One of the problems I have run into repeatedly is that when I hit a "MissingValue" error during testing, I don't get enough information to figure out what was missing or why. As with other errors during testing, in these cases I end up println-instrumenting the runtime to figure out what happened.

Lack of feedback on errors during testing is a recurring problem for me. This is not related to state expiration, but I have a habit of using the try_foo client methods in my tests so that I can handle errors, and have recommended others do this, but this has a problem: the fidelity of the errors that come out of these calls is almost too low to be useful. e.g. if I call the foo method and the call panics I will (i think) see a diagnostics dump that is somewhat useful; but the results from try_foo just contain an ScError code, and that code has in some cases been "sanitized" so that (as I recall) internal runtime errors are mostly not exposed to the user.

I hit this problem last week as well.

I ran into a new problem kind of related to state expiration testing tonight, though it's late and I don't fully understand it. As I've mentioned before I recreate the Env each simulated "transaction" while advancing time; by exporting and importing a snapshot; and while I do the the snapshot, I also purge expired storage, which is necessary to avoid panics in the runtime.

I recently discovered though that every fresh Env has a prng seed of 0, and this can cause problem with mocked recording auths (a subject I don't know anything about), where identical nonces are generated across multiple Env's, triggering an error.

I hadn't seen this previously presumably because I was manually generating the needed auths, with unique nonces, but for some recent code I was writing the correct auths are complicated so I was just calling mock_all_auths, and the call ended up generating multiple identical nonces on the AccountAuthorizationTracker::new_recording code path, due to the reused 0 base prng seed.

I'm presently working around this with a patch to the SDK that allows setting the base prng, but I need to sleep on it now and understand it better.

Ah. I can see how that would be a problem.

The base prng was set to 0 to make tests reproducible, largely because we take snapshots on every test run to quckly be able to detect divergence in behavior with sdk upgrades and protocol changes.

We could try and some up with a smart scheme for the env base prng, where it's 1, then 2, etc. Still predictable.

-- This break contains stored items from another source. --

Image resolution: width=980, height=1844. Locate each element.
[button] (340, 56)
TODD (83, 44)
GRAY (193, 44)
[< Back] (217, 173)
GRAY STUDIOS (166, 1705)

Anotehr option is using the env snapshot instead of a ledger snapshot. I don't love that we have both, but an env snapshot will capture more of the Env's test state. You can get to it by using env.to_snapshot() instead of env.to_ledger_snapshot(). The env snapshot doesn't hold a copy of the base prng right now, but it was be reasonable to add it.

Separately I think we need to address the issue of testing time advancement and expiring storage. If we did that this presumedly wouldn't be an issue external to the env.